Por Correio da Bahia - Renata Matos    22 de novembro de 2001
Afrodescendentes andam do Curuzu ao Pelourinho no Dia Nacional da Consciência Negra

Reparação já". A mensagem presente nas blusas, faixas e bandeiras das centenas de pessoas que participaram na tarde de ontem da Caminhada da Liberdade evidenciava o desejo dos negros de alcançar uma sociedade mais justa e igual para todos os brasileiros.
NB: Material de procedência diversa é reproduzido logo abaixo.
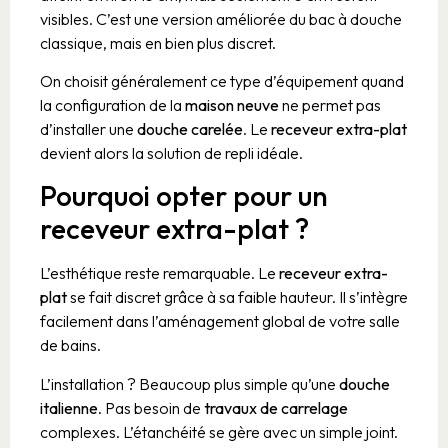
visibles. C’est une version améliorée du bac à douche
classique, mais en bien plus discret.
On choisit généralement ce type d’équipement quand
la configuration de la
maison neuve
ne permet pas
d’installer une
douche carelée
. Le
receveur extra-plat
devient alors la solution de repli idéale.
Pourquoi opter pour un
receveur extra-plat ?
L’esthétique reste remarquable. Le
receveur extra-
plat
se fait discret grâce à sa faible hauteur. Il s’intègre
facilement dans l’aménagement global de votre salle
de bains.
L’installation ? Beaucoup plus simple qu’une
douche
italienne
. Pas besoin de
travaux de carrelage
complexes. L’étanchéité se gère avec un simple joint.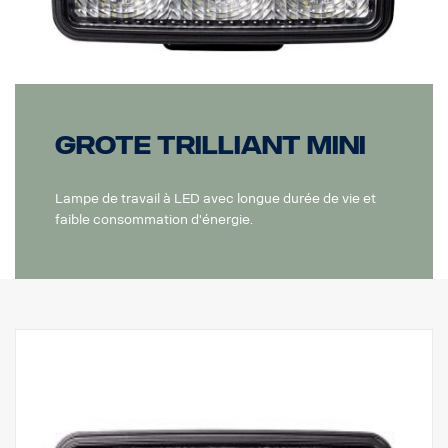
Grote Trilliant Mini
Lampe de travail à LED avec longue durée de vie et
faible consommation d'énergie.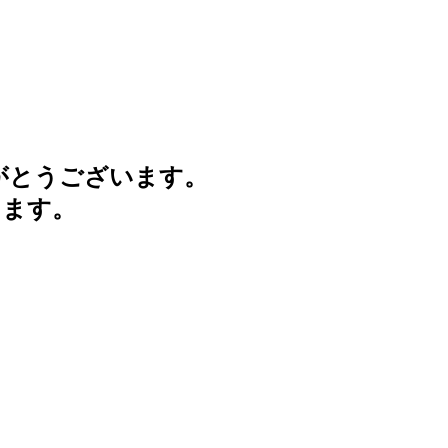
がとうございます。
けます。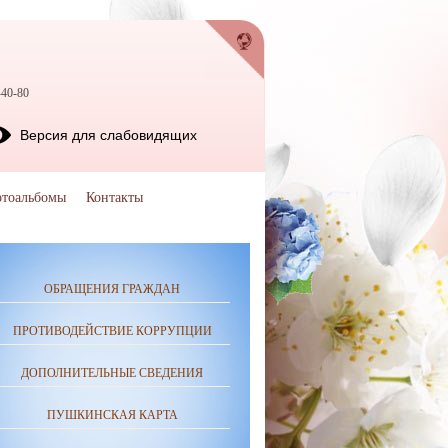
-40-80
Версия для слабовидящих
тоальбомы
Контакты
ОБРАЩЕНИЯ ГРАЖДАН
ПРОТИВОДЕЙСТВИЕ КОРРУПЦИИ
ДОПОЛНИТЕЛЬНЫЕ СВЕДЕНИЯ
ПУШКИНСКАЯ КАРТА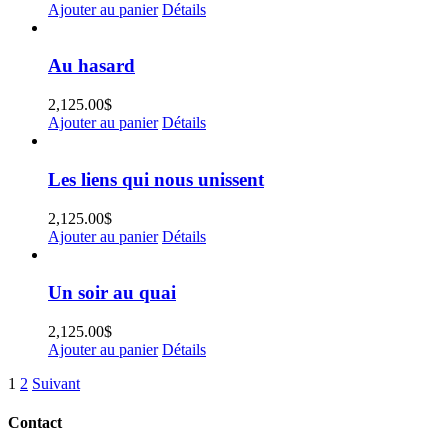
Ajouter au panier
Détails
Au hasard
2,125.00
$
Ajouter au panier
Détails
Les liens qui nous unissent
2,125.00
$
Ajouter au panier
Détails
Un soir au quai
2,125.00
$
Ajouter au panier
Détails
1
2
Suivant
Contact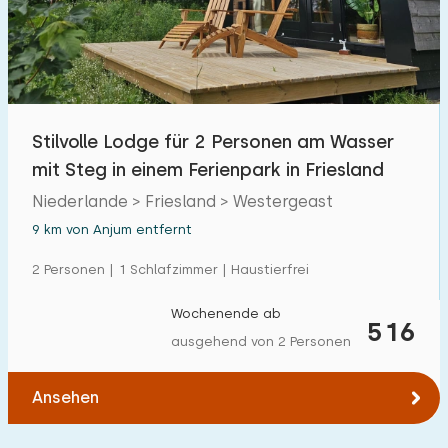
Stilvolle Lodge für 2 Personen am Wasser
mit Steg in einem Ferienpark in Friesland
Niederlande > Friesland > Westergeast
9 km von Anjum entfernt
2 Personen | 1 Schlafzimmer | Haustierfrei
Wochenende ab
516
ausgehend von 2 Personen
Ansehen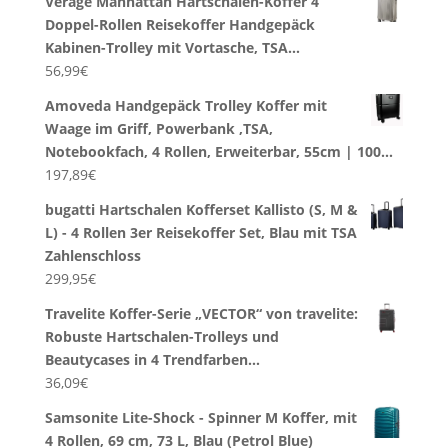
Verage Manhattan Hartschalen-Koffer 4
Doppel-Rollen Reisekoffer Handgepäck
Kabinen-Trolley mit Vortasche, TSA…
56,99
€
Amoveda Handgepäck Trolley Koffer mit
Waage im Griff, Powerbank ,TSA,
Notebookfach, 4 Rollen, Erweiterbar, 55cm | 100…
197,89
€
bugatti Hartschalen Kofferset Kallisto (S, M &
L) - 4 Rollen 3er Reisekoffer Set, Blau mit TSA
Zahlenschloss
299,95
€
Travelite Koffer-Serie „VECTOR“ von travelite:
Robuste Hartschalen-Trolleys und
Beautycases in 4 Trendfarben…
36,09
€
Samsonite Lite-Shock - Spinner M Koffer, mit
4 Rollen, 69 cm, 73 L, Blau (Petrol Blue)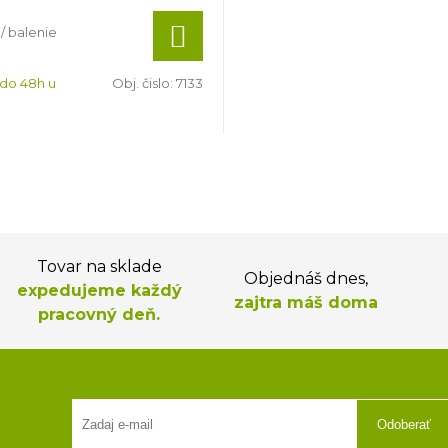
/ balenie
 do 48h u
Obj. čislo:
7133
Tovar na sklade
Objednáš dnes,
expedujeme každý
zajtra máš doma
pracovný deň.
Odoberať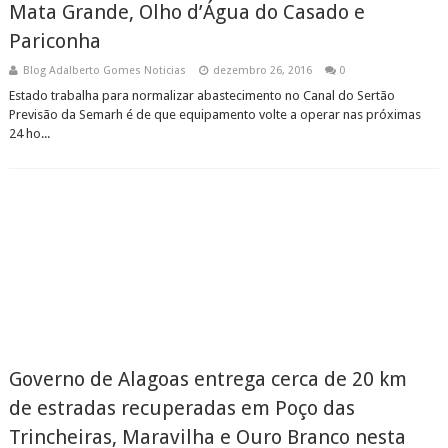
Mata Grande, Olho d’Água do Casado e
Pariconha
Blog Adalberto Gomes Noticias
dezembro 26, 2016
0
Estado trabalha para normalizar abastecimento no Canal do Sertão
Previsão da Semarh é de que equipamento volte a operar nas próximas
24 ho...
Governo de Alagoas entrega cerca de 20 km
de estradas recuperadas em Poço das
Trincheiras, Maravilha e Ouro Branco nesta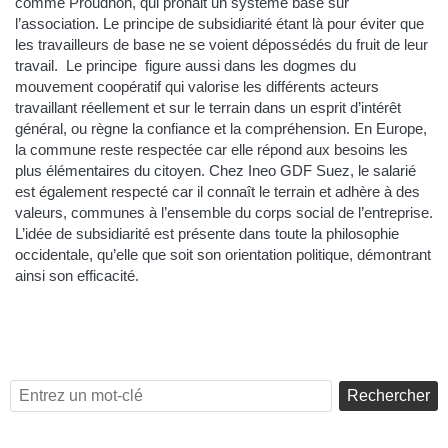
comme Proudhon, qui prônait un système basé sur
l’association. Le principe de subsidiarité étant là pour éviter que
les travailleurs de base ne se voient dépossédés du fruit de leur
travail. Le principe figure aussi dans les dogmes du
mouvement coopératif qui valorise les différents acteurs
travaillant réellement et sur le terrain dans un esprit d’intérêt
général, ou règne la confiance et la compréhension. En Europe,
la commune reste respectée car elle répond aux besoins les
plus élémentaires du citoyen. Chez Ineo GDF Suez, le salarié
est également respecté car il connaît le terrain et adhère à des
valeurs, communes à l’ensemble du corps social de l’entreprise.
L’idée de subsidiarité est présente dans toute la philosophie
occidentale, qu’elle que soit son orientation politique, démontrant
ainsi son efficacité.
Rechercher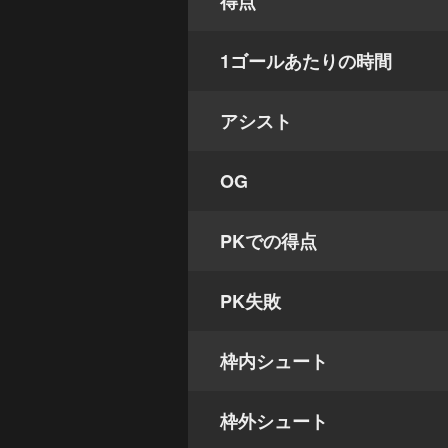
得点
1ゴールあたりの時間
アシスト
OG
PKでの得点
PK失敗
枠内シュート
枠外シュート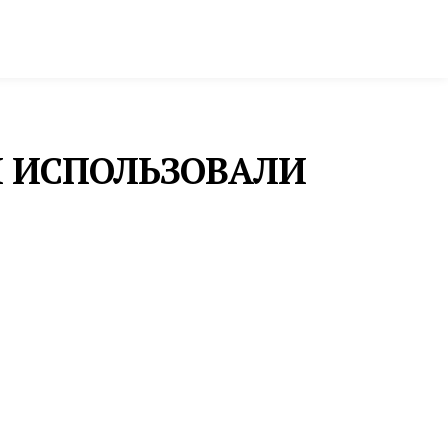
ктура и строительство
Фото и инфографика
И ИСПОЛЬЗОВАЛИ
ользовали при
его оборудования
ДОРОГИ
й политики
НА АВТОДОРОГЕ
НЕВЬЯНСК – РЕЖ –
АРТЕМОВСКИЙ –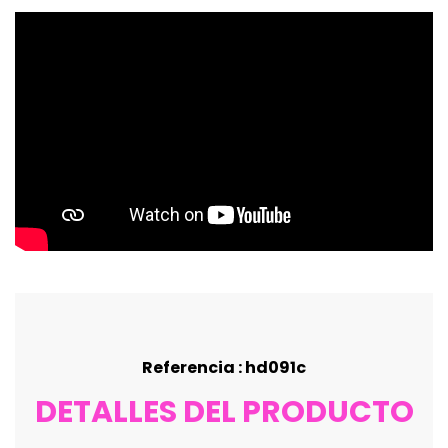
Referencia : hd091c
DETALLES DEL PRODUCTO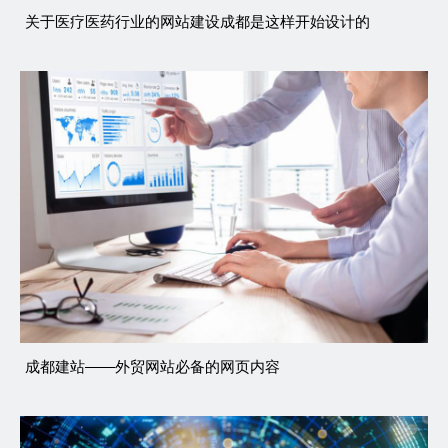
​关于医疗医药行业的网站建设成都是这样开始设计的
成都建站——外贸网站必备的网页内容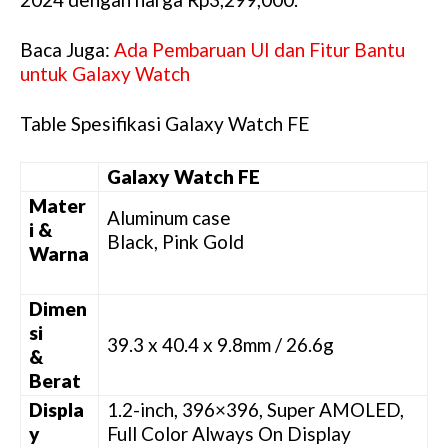
Baca Juga:
Ada Pembaruan UI dan Fitur Bantu
untuk Galaxy Watch
Table Spesifikasi Galaxy Watch FE
Galaxy Watch FE
Mater
Aluminum case
i &
Black, Pink Gold
Warna
Dimen
si
39.3 x 40.4 x 9.8mm / 26.6g
&
Berat
Displa
1.2-inch, 396×396, Super AMOLED,
y
Full Color Always On Display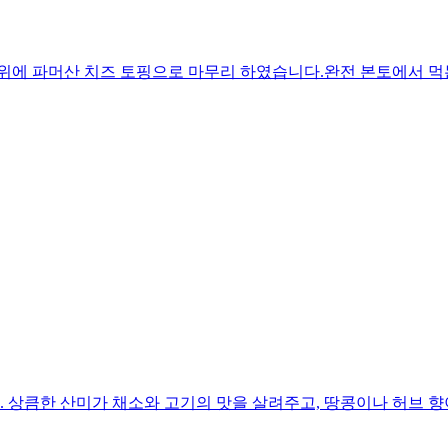
 위에 파머산 치즈 토핑으로 마무리 하였습니다.완전 본토에서 먹
 상큼한 산미가 채소와 고기의 맛을 살려주고, 땅콩이나 허브 향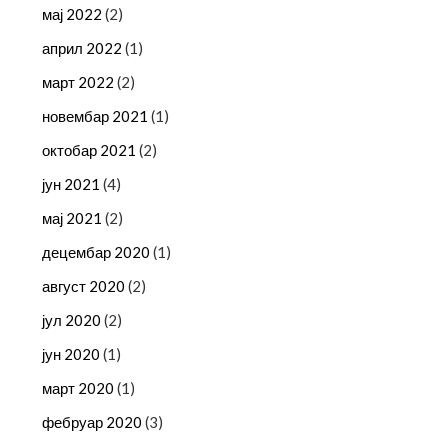
мај 2022
(2)
април 2022
(1)
март 2022
(2)
новембар 2021
(1)
октобар 2021
(2)
јун 2021
(4)
мај 2021
(2)
децембар 2020
(1)
август 2020
(2)
јул 2020
(2)
јун 2020
(1)
март 2020
(1)
фебруар 2020
(3)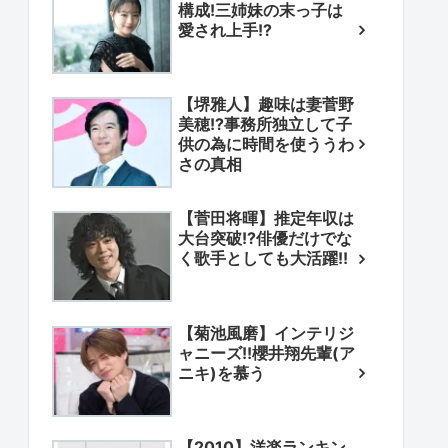
構成!三姉妹の末っ子は
愛され上手!?
【堺雅人】趣味は妻菅野
美穂!?事務所独立して子
供の為に時間を使ううわ
さの真相
【菅田将暉】推定年収は
大台突破!?俳優だけでな
く歌手としても大活躍!!
【菊池風磨】インテリジ
ャニーズ!!櫻井翔先輩(ア
ニキ)を慕う
【2010】洋楽ランキン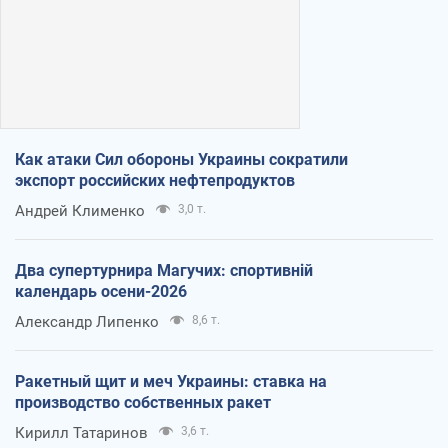
Как атаки Сил обороны Украины сократили
экспорт российских нефтепродуктов
Андрей Клименко
3,0 т.
Два супертурнира Магучих: спортивній
календарь осени-2026
Александр Липенко
8,6 т.
Ракетный щит и меч Украины: ставка на
производство собственных ракет
Кирилл Татаринов
3,6 т.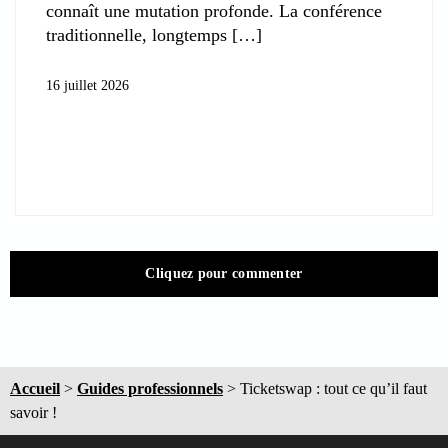
connaît une mutation profonde. La conférence
traditionnelle, longtemps
16 juillet 2026
Cliquez pour commenter
Accueil
>
Guides professionnels
>
Ticketswap : tout ce qu’il faut
savoir !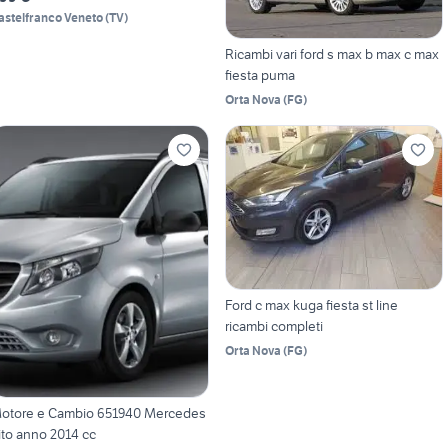
astelfranco Veneto
(
TV
)
Ricambi vari ford s max b max c max
fiesta puma
Orta Nova
(
FG
)
Ford c max kuga fiesta st line
ricambi completi
Orta Nova
(
FG
)
otore e Cambio 651940 Mercedes
ito anno 2014 cc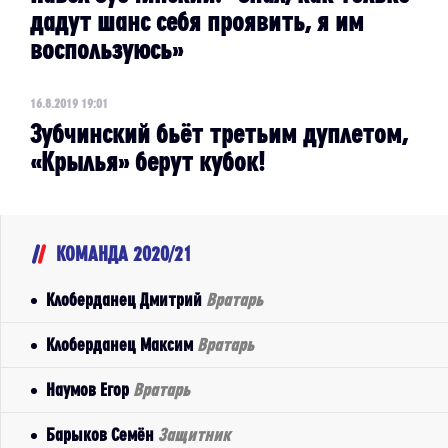
дадут шанс себя проявить, я им
воспользуюсь»
16.8.2019 19:01
Зубчинский бьёт третьим дуплетом,
«Крылья» берут кубок!
КОМАНДА 2020/21
Клоберданец Дмитрий
Вратарь
Клоберданец Максим
Вратарь
Наумов Егор
Вратарь
Барыков Семён
Защитник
Na data de comemoração do Dia da Consciência Negra, que marca também os 306 anos de morte do grande líder quilomba, Zumbi dos Palmares, eles saíram pelas ruas do Curuzu e da Liberdade até o Pelourinho em um movimento que mostrou a riqueza e o valor da cultura afro, em seus mais variados aspectos.

Vestidos a caráter, com roupas estampadas com as cores da África, moradores locais, representantes de entidades do movimento negro e até da igreja saíram às ruas de Salvador, proporcionando um momento de reflexão e integração social. A beleza da caminhada era vista por todos os lados, seja no som tribal dos tambores das alas do Olodum, Ilê Aiyê e Malê Debalê, que seguiram o cortejo até o Pelourinho, ou nos penteados afros exibidos de forma orgulhosa nas cabeças de muitos dos manifestantes.

"A cultura negra é rica e grandiosa. Se as pessoas conhecessem a história da África e dos escravos, com certeza os descendentes negros dos antigos escravos seriam mais valorizados", avalia a estudante de sociologia, Luciana Gomes, 25 anos, que acompanhou a caminhada. O presidente do bloco Oludum, João Jorge, explicou que os motivos para a manifestação estão nos indicativos sociais na qual os negros estão inseridos atualmente, tanto na Bahia quanto no restante do país.

Desigualdade - Segundo ele, apesar de representarem 80% dos 2,5 milhões de habitantes de Salvador, a população negra da capital está entre a maioria dos analfabetos e das pessoas que não têm acesso às condições básicas de sobrevivência, como habitação, alimentação e educação. "Em Salvador, apenas 3% dos universitários são negros. A grande maioria dos afrodescendentes estão alojados nas áreas de favelização expostos à violência e à marginalidade. A abolição dos negros ainda não aconteceu. Estamos aqui hoje chamando por liberdade", completa.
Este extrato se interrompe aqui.